### What is needed
Each line of the entries below that holds "details" is needed, copied in full.

[Dataset entries]
- Opening Delimiter -

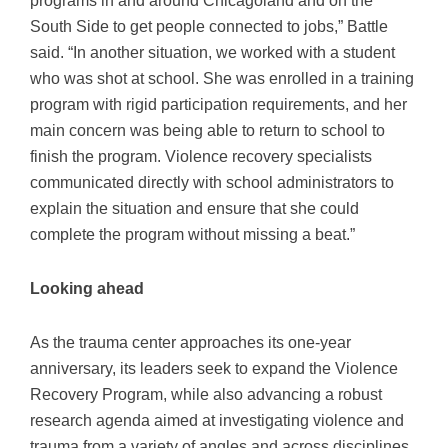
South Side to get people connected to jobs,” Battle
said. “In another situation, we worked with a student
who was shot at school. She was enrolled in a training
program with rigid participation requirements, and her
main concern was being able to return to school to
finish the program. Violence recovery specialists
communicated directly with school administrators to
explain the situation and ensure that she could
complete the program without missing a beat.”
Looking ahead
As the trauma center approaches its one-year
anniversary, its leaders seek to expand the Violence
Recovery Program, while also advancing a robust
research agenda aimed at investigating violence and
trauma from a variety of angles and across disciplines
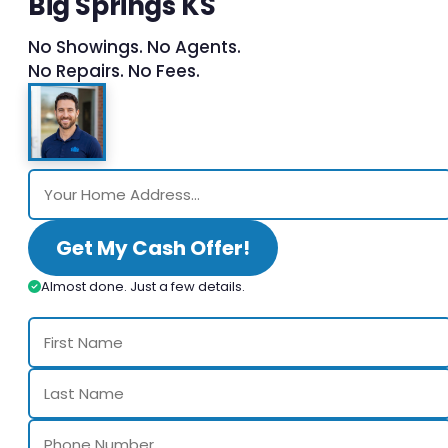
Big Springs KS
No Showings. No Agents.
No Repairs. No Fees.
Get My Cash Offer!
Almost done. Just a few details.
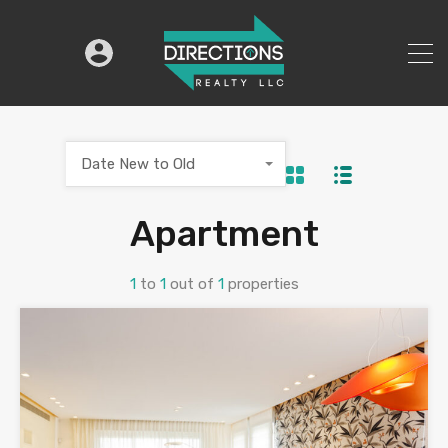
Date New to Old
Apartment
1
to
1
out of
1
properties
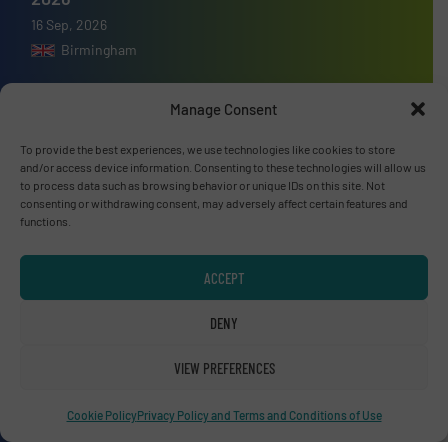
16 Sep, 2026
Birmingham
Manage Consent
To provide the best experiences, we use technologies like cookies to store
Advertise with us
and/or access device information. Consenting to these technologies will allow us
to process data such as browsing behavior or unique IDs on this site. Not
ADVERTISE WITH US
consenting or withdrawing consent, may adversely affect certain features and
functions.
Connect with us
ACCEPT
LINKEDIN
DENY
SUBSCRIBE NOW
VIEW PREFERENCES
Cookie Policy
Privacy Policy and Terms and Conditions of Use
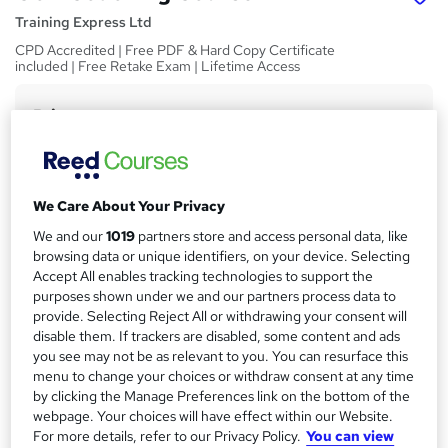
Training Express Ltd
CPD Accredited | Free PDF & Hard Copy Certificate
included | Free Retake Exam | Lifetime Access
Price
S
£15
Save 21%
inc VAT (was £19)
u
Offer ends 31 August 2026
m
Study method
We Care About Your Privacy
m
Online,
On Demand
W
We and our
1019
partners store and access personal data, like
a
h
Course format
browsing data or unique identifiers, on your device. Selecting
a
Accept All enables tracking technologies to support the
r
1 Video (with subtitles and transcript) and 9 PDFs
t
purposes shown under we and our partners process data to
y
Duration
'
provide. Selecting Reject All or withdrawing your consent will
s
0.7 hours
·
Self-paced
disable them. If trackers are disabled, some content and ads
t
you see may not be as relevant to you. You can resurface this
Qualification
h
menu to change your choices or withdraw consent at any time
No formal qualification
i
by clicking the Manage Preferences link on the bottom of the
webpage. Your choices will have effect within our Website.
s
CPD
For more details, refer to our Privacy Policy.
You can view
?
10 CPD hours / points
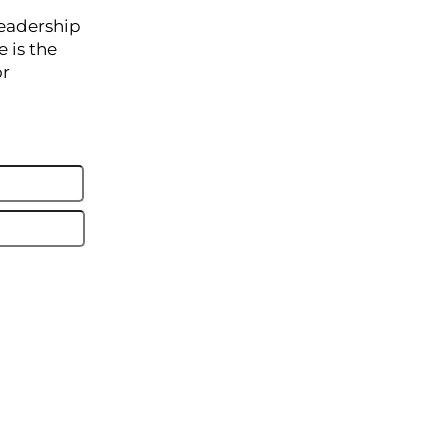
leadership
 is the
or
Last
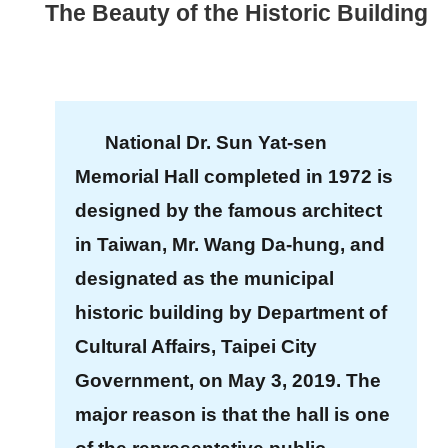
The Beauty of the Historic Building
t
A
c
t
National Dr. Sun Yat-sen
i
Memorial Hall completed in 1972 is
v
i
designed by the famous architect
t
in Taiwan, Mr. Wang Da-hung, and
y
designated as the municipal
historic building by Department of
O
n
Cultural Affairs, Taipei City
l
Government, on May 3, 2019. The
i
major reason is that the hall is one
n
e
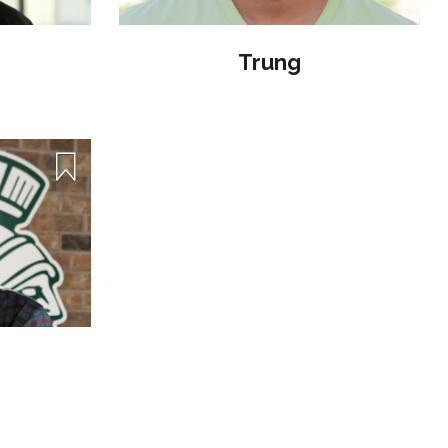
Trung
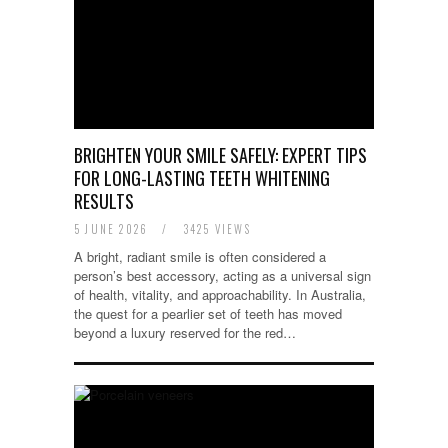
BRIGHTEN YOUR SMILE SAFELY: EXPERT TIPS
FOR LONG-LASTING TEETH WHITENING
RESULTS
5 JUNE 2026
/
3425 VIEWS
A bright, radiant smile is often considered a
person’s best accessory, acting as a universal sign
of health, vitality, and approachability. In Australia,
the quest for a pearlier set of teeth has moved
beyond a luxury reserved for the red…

- Closing Delimiter -

### Exercise result
Almost done. Just a few details.
For more details, refer to our Privacy Policy.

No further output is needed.